Introduction

former_member10846 · ‎12-06-2021

Introduction

This is the 4th of 5 blog posts which are part of the “SAP BTP Data & Analytics Showcase” series of blog posts. I recommend you to look into our overall blog post to gain a better understanding of the end-to-end scenario, which involves multiple SAP HANA Database & Analytics solutions in the cloud.

Nowadays, we experience and talk a lot about artificial intelligence, machine learning, predictive analytics, and data science in both our daily life and business. Experts like data scientists play an essential role in implement value-added data and analytics use cases for firms. However, data scientists are still facing some pain points, which hinder their ability to work effectively and derive business value from data in real-world environments. You can look into the blog post from one top data scientist expert by SAP and gain more insights from her perspective.

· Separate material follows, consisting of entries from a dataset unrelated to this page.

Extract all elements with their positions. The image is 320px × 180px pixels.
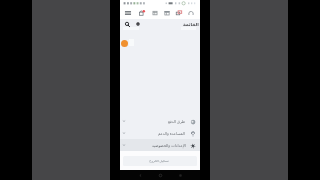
button[interactable]: Settings xyxy=(134,20,142,28)
button[interactable]: Menu xyxy=(123,7,133,19)
button[interactable]: Search xyxy=(123,20,131,28)
button[interactable]: المساعدة والدعم xyxy=(120,127,200,139)
staticText: القائمة xyxy=(183,22,199,27)
button[interactable]: Store xyxy=(162,7,172,19)
button[interactable]: Recents xyxy=(176,171,184,179)
staticText: طرق الدفع xyxy=(168,119,186,124)
staticText: تسجيل الخروج xyxy=(149,159,169,163)
button[interactable]: Messages xyxy=(174,7,184,19)
button[interactable]: تسجيل الخروج xyxy=(123,156,197,166)
button[interactable]: طرق الدفع xyxy=(120,115,200,127)
button[interactable]: Support xyxy=(186,7,196,19)
staticText: المساعدة والدعم xyxy=(158,131,186,136)
staticText: الإعدادات والخصوصية xyxy=(152,143,186,148)
button[interactable]: الإعدادات والخصوصية xyxy=(120,139,200,151)
button[interactable]: Cart xyxy=(137,7,147,19)
button[interactable]: Wallet xyxy=(150,7,160,19)
button[interactable]: Home xyxy=(156,171,164,179)
button[interactable]: Back xyxy=(136,171,144,179)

To demonstrate how our unified data and analytics solutions from SAP HANA Database & Analytics address a few pain points of data scientists and assist their daily work in an end-to-end way, with flexibility, motivates me to create this blog post.

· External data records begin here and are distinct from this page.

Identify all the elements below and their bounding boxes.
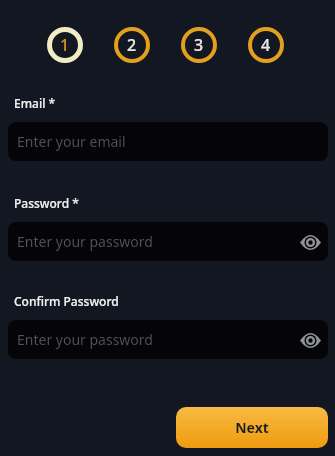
staticText: Email * <box>14 95 56 111</box>
button[interactable]: Next <box>176 407 328 448</box>
button[interactable]: Enter your email <box>8 122 328 161</box>
staticText: Enter your password <box>17 232 153 251</box>
staticText: Next <box>235 418 269 437</box>
button[interactable]: Enter your password <box>8 320 328 359</box>
button[interactable]: Enter your password <box>8 222 328 261</box>
staticText: 3 <box>194 34 204 56</box>
staticText: 1 <box>60 34 70 56</box>
staticText: Confirm Password <box>14 293 119 309</box>
button[interactable] <box>296 228 324 256</box>
staticText: 2 <box>127 34 137 56</box>
staticText: 4 <box>261 34 271 56</box>
staticText: Enter your password <box>17 330 153 349</box>
button[interactable]: 4 <box>248 27 284 63</box>
button[interactable]: 3 <box>181 27 217 63</box>
staticText: Password * <box>14 195 79 211</box>
button[interactable]: 1 <box>47 27 83 63</box>
button[interactable] <box>296 326 324 354</box>
staticText: Enter your email <box>17 132 126 151</box>
button[interactable]: 2 <box>114 27 150 63</box>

In the upcoming sections of this blog post, I'd like to highlight how data scientists can choose solutions they want, combine capabilities from our portfolio and solve a specific problem end-to-end:

Data Preparation - To close the gab between Data Scientists and IT, we recommend that data scientists could be involved early in the phase of data integration & preparation. One single place (SAP Data Warehouse Cloud) is offered to combine all necessary data from different sources, across the company's real IT landscape.

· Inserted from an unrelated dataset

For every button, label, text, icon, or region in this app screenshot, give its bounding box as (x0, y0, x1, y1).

Model Creation - Open source (e.g., Python or R) is an important pillar of data science projects. Data scientists can continue using Python script in Jupyter Notebook, where the connection to artefacts of SAP Data Warehouse Cloud has been established, and train ML models.

Model Inference - The trained ML models are reused to make a prediction. The prediction results are easily written back to SAP Data Warehouse Cloud (via so-called Open SQL Schema), which can be consumed later to enhance your data models.

Result Visualization - As a last step - to show findings/patterns behind data in a consumable way, e.g., to business users, a nice dashboard combining predictive results is created or enhanced via self-service tools in SAP Analytics Cloud.

Figure 1: End-to-End Data Science Scenario

Most of you have heard of the 80/20 dilemma: It roughly says that data scientists spend about 80 % of their time for generating and preparing data and only 20 % of their time for building and training models! We understand what matters most is NOT about algorithms. Therefore, we're intending to demonstrate how our unified solutions can assist data scientists in data preparation phase, with real-world data, and develop a data science project in an end-to-end way.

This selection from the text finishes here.